Ten slotte is het logisch om af te vragen welke rol in de financiële dienstverlening is weggelegd voor de grote techreuzen als Google, Apple, Amazon en Facebook. Apple Pay en Google Pay worden maar mondjesmaat gebruikt en zijn bovendien op het bestaande financiële systeem gebouwd. De aankondiging van Libra, de cryptogeldeenheid van Facebook, is in die zin veel distruptiever. Maar gaan we een bedrijf dat herhaaldelijk op de vingers is getikt vanwege privacy-overtredingen met onze financiën vertrouwen? Misschien voor kleine uitgaven, maar toch zeker niet voor substantiële bedragen. 

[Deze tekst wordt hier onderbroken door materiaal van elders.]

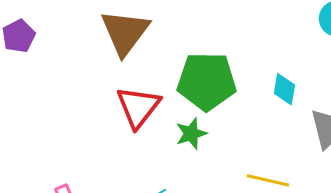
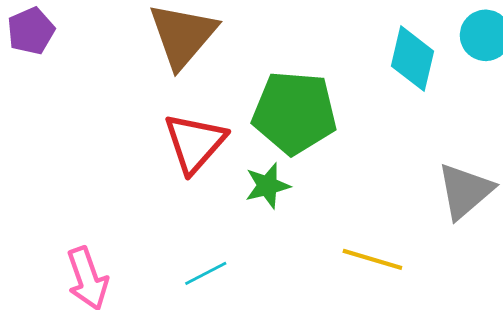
cyan diamond: (284, 89) -> (413, 59), moved, size x1.4

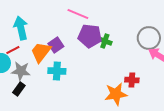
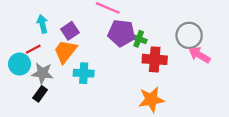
cyan arrow: (21, 28) -> (42, 24), size x0.7
purple square: (56, 45) -> (70, 31), moved
red cross: (132, 80) -> (155, 59), moved, size x1.5

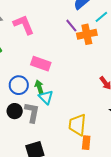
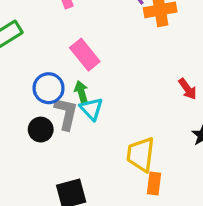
pink rectangle: (41, 64) -> (85, 55), turned 30
gray L-shape: (32, 112) -> (66, 113), moved

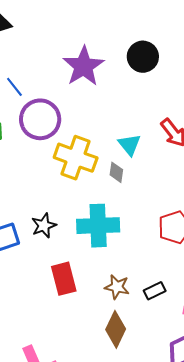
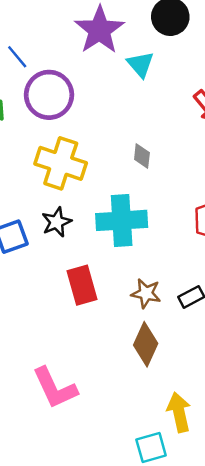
cyan triangle: (129, 145) -> (140, 64), moved
yellow cross: (76, 158) -> (61, 163), moved

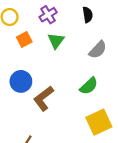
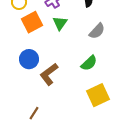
orange square: (24, 40) -> (32, 22), size x1.5

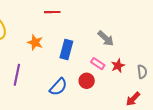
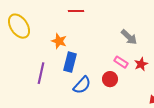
blue rectangle: (66, 49) -> (70, 62), moved

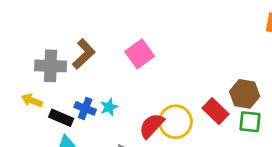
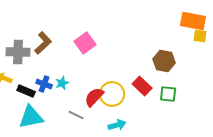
brown hexagon: (245, 94) -> (164, 61), moved

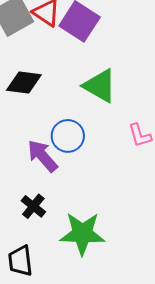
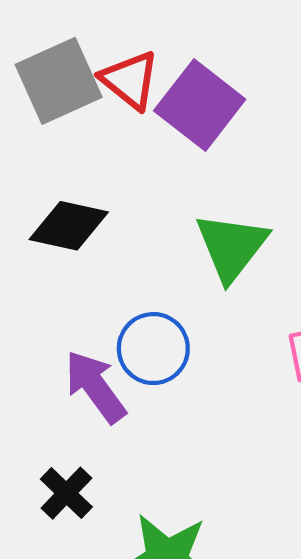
green triangle: (100, 86) -> (232, 247), turned 33

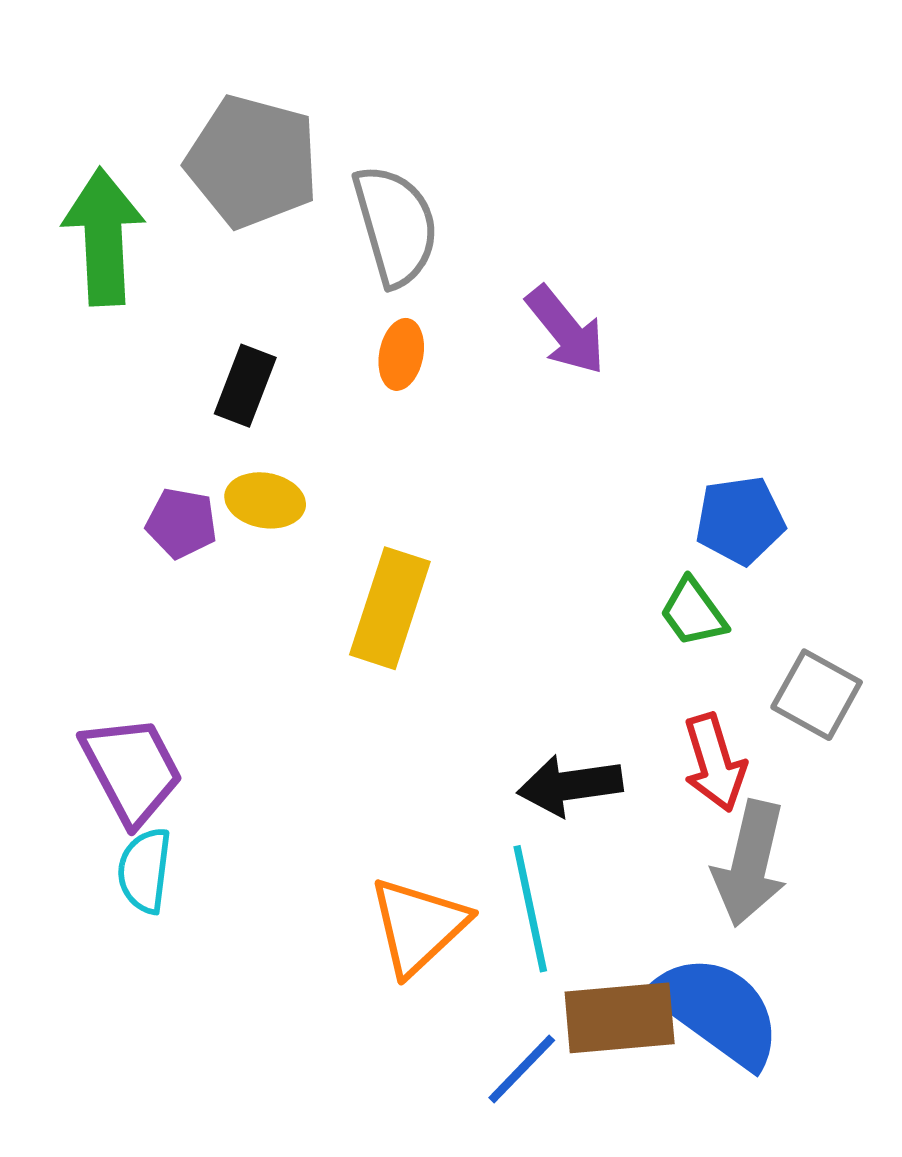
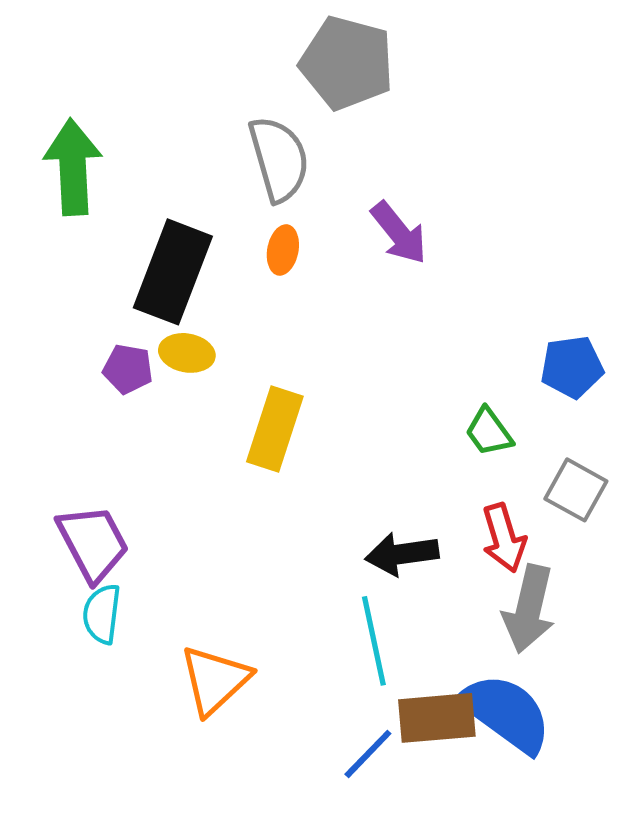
gray pentagon: (252, 162) -> (347, 63), moved
black rectangle: (245, 386) -> (173, 272), size x1.8
blue pentagon: (740, 520) -> (572, 367), moved
orange triangle: (418, 926) -> (215, 680), moved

Concurrentie is goed en heeft effect

Hoe het ook zij, de opwinding rond fintech is helemaal terecht. Bedrijven in de financiële dienstverlening hebben lang genoeg slordige service kunnen leveren voor hoge tarieven. Concurrentie van disruptieve fintech-startups is daarom heel goed en heeft zijn effect. De banken werken echter op grote schaal aan structurele verbeteringen van het digitale fundament van ons financiële systeem. Die investeringen zijn noodzakelijk om financiële dienstverlening toekomstbestendig te maken en naar het volgende niveau te helpen. En laten we niet vergeten: de financiële markt is zeer volwassen, bijzonder streng gereguleerd, en gebouwd op een sterk onderling vertrouwen. Dat kunnen een paar fintech-bedrijven niet zomaar doorbreken. De heersende perceptie dat de traditionele banken niet genoeg innoveren en ten dode zijn opgeschreven kan dus wel wat nuancering gebruiken.